Swamplandia!, by Karen Russell (Knopf, 330 pages, Feb. 1)  
Ava, just 12, has to take care of 70 gators, what with Mom dead and Dad and brother gone. Plus, her sister has run off with her ghost lover — no, really, he's a ghost — and they're somewhere on the other side of the Everglades. Carl Hiaasen — Florida's premier novelist of comic intrigue (Lucky You, Skinny Dip, Sick Puppy) — has raved about Russell, comparing her prose to that of Joseph Conrad, Gabriel Garcia Marquez and, best of all, Judy Blume. And besides, you gotta love any writer whose previous collection of short stories is entitled St.
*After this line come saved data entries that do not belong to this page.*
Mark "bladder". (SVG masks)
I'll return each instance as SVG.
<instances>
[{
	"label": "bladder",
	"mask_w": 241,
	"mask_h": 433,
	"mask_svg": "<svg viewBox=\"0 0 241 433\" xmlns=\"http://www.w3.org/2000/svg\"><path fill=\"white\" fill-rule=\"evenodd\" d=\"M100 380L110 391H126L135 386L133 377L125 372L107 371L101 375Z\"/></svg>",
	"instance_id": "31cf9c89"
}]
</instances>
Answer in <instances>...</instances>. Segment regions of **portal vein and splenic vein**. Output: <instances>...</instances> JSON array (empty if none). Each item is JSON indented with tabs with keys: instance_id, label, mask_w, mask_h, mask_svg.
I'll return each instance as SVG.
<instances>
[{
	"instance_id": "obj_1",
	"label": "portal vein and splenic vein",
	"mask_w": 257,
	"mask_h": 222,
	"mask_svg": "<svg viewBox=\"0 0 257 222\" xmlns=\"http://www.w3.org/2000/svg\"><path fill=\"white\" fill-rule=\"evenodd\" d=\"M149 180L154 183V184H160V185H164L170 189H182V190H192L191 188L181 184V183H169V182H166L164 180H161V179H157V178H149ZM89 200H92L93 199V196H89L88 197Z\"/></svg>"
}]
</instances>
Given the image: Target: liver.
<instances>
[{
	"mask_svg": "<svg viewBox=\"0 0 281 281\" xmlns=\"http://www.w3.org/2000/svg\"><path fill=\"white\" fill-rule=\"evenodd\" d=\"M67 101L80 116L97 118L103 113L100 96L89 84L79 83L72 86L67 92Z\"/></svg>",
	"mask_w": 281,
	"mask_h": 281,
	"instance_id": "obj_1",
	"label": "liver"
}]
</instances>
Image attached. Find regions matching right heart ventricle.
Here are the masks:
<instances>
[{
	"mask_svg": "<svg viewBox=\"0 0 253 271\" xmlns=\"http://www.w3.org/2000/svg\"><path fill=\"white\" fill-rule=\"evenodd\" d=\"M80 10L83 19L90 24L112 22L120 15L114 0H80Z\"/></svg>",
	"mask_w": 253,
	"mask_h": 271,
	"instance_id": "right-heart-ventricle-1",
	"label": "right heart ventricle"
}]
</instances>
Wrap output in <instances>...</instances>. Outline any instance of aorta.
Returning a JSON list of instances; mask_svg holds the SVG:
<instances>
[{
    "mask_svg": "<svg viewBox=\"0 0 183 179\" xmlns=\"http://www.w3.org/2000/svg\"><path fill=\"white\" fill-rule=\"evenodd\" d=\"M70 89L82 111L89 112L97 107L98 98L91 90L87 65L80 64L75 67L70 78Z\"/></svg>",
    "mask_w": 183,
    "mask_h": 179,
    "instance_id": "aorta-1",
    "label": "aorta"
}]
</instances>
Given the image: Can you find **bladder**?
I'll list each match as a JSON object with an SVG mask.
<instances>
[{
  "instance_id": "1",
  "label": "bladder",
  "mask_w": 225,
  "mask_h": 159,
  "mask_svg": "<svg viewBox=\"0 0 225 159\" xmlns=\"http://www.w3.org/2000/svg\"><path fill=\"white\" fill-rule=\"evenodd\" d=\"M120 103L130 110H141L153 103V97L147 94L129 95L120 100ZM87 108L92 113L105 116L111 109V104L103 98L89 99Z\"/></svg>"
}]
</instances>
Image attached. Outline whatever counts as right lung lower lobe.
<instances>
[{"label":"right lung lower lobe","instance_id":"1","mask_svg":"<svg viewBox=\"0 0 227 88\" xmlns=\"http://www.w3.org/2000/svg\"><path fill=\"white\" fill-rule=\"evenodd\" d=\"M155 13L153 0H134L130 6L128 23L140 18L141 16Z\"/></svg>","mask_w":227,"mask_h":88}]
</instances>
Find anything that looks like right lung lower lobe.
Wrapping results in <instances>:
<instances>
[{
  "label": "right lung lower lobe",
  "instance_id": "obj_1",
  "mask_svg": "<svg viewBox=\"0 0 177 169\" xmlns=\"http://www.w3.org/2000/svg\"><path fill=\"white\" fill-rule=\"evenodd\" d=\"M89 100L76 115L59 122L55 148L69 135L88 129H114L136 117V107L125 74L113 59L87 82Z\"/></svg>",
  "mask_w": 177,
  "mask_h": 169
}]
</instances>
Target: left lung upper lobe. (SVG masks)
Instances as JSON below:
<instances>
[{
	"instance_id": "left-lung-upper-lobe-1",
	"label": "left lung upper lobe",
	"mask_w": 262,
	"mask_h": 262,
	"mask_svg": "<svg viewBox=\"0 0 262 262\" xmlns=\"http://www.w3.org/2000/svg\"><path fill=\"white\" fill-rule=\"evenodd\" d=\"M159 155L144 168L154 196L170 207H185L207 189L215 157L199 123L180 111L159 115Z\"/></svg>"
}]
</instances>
Lucy's Home for Girls Raised by Wolves.

Ghost Light, by Joseph O'Connor (Farrar, Straus and Giroux, 250 pages, Feb. 1)  
As Molly Allgood wanders past bomb sites and through the forlorn beauty of wrecked terraces and wintry parks in 1950s postwar London, she remembers her once-dazzling career, her travels in America, and her love affair, back in 1907, with Irish playwright John Millington Synge (The Playboy of the Western World). O’Connor, who’s Irish himself, wrote Star of the Sea (about potato famine refugees crossing the Atlantic in a leaky boat) in 2003.
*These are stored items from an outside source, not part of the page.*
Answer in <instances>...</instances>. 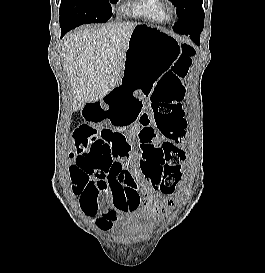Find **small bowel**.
<instances>
[{"label":"small bowel","instance_id":"small-bowel-1","mask_svg":"<svg viewBox=\"0 0 265 273\" xmlns=\"http://www.w3.org/2000/svg\"><path fill=\"white\" fill-rule=\"evenodd\" d=\"M125 96V97H123ZM129 96V97H128ZM144 99L134 91H111L103 102L85 103L83 119L88 123H114L117 136L109 144L110 165L100 175H95L98 193L93 196L85 192L78 194L83 214L95 221L102 231H109L115 223L131 210L145 205L156 215L162 208L155 203L153 174L162 169L166 159H160L161 135L156 128H140L135 124L139 112H143ZM74 129H111V124H74ZM127 128V129H126ZM139 137V153L129 139ZM139 182L142 190H139ZM130 191V192H129Z\"/></svg>","mask_w":265,"mask_h":273}]
</instances>
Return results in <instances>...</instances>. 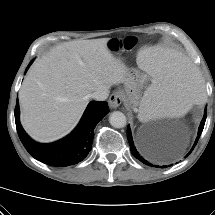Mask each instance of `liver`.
<instances>
[{
    "instance_id": "obj_1",
    "label": "liver",
    "mask_w": 215,
    "mask_h": 215,
    "mask_svg": "<svg viewBox=\"0 0 215 215\" xmlns=\"http://www.w3.org/2000/svg\"><path fill=\"white\" fill-rule=\"evenodd\" d=\"M108 41L65 42L34 62L19 91L21 124L32 138L51 142L65 136L93 92L123 83L127 67L111 54Z\"/></svg>"
}]
</instances>
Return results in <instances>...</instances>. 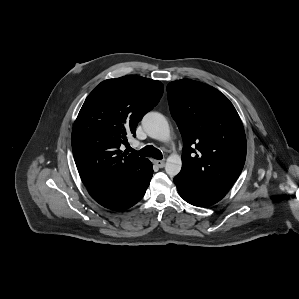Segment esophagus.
<instances>
[{"label": "esophagus", "instance_id": "obj_1", "mask_svg": "<svg viewBox=\"0 0 299 299\" xmlns=\"http://www.w3.org/2000/svg\"><path fill=\"white\" fill-rule=\"evenodd\" d=\"M154 164L159 168H163L165 166V160H154Z\"/></svg>", "mask_w": 299, "mask_h": 299}]
</instances>
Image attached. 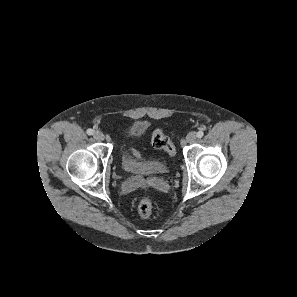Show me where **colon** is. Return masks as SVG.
Instances as JSON below:
<instances>
[{"label": "colon", "instance_id": "obj_1", "mask_svg": "<svg viewBox=\"0 0 297 297\" xmlns=\"http://www.w3.org/2000/svg\"><path fill=\"white\" fill-rule=\"evenodd\" d=\"M152 145L157 148L164 150L173 157L176 154V149L170 139L164 134L162 129H157L152 135ZM135 156H139L138 151L133 150ZM153 211V202L150 197H143L138 204V213L142 218H148Z\"/></svg>", "mask_w": 297, "mask_h": 297}]
</instances>
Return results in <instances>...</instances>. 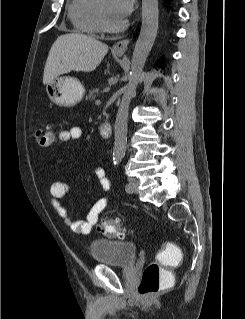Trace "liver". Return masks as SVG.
Returning <instances> with one entry per match:
<instances>
[{
    "label": "liver",
    "instance_id": "6515ba94",
    "mask_svg": "<svg viewBox=\"0 0 245 319\" xmlns=\"http://www.w3.org/2000/svg\"><path fill=\"white\" fill-rule=\"evenodd\" d=\"M108 52V45L81 34L66 33L53 43L45 64L43 84L71 71L91 72Z\"/></svg>",
    "mask_w": 245,
    "mask_h": 319
}]
</instances>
The Adults, by Alison Espach (Scribner, 320 pages, Feb. 1) 
A debut novel about a teenage girl growing into her 20s while surrounded by untrustworthy authority figures. The effects of divorce, adultery, alcoholism and suicide all come crashing down on Emily when she’s just 14.

The Devotion of Suspect X, by Keigo Higashino, trans. Alexander O. Smith (Minotaur, 300 pages, Feb. 1)  
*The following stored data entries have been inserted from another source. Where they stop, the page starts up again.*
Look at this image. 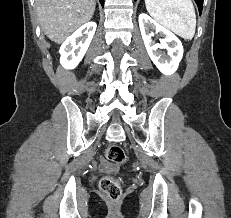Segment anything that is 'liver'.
Wrapping results in <instances>:
<instances>
[{"label":"liver","mask_w":231,"mask_h":218,"mask_svg":"<svg viewBox=\"0 0 231 218\" xmlns=\"http://www.w3.org/2000/svg\"><path fill=\"white\" fill-rule=\"evenodd\" d=\"M95 6V0H36L41 29L57 44L90 21Z\"/></svg>","instance_id":"6515ba94"}]
</instances>
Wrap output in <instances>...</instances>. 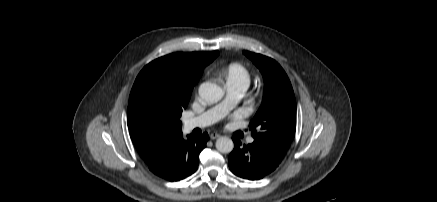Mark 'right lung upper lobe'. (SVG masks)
Returning <instances> with one entry per match:
<instances>
[{"label":"right lung upper lobe","mask_w":437,"mask_h":202,"mask_svg":"<svg viewBox=\"0 0 437 202\" xmlns=\"http://www.w3.org/2000/svg\"><path fill=\"white\" fill-rule=\"evenodd\" d=\"M219 52L172 53L154 61L166 62L172 69L171 97L182 103L189 102L192 89L205 66ZM131 139L142 159L151 163L161 152L182 136V125L147 126L127 119Z\"/></svg>","instance_id":"1"}]
</instances>
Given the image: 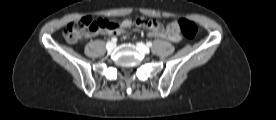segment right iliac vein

Abusive husband threatens wife and daughter; in self-defense, the wife kills him. Then the next-door neighbor helps them with the cover-up — until the brilliant consulting detective (“Dr. Galileo”) turns out to be an old college acquaintance of the neighbor’s. What follows, in this psychological novel (originally published in Japan in 2005), is a battle of wills and wits, peppered with lots of philosophical sayings and mathematical proofs.

13, rue Therese, by Elena Mauli Shapiro (Reagan Arthur/Little, Brown; 280 pages, Feb. 2)  
An American academic discovers a cache of objects (pictured in the book and, more thoroughly, online) from a feisty French woman who lived through both world wars. What the professor doesn’t realize is that he himself is being investigated by the woman who left the box for him to find.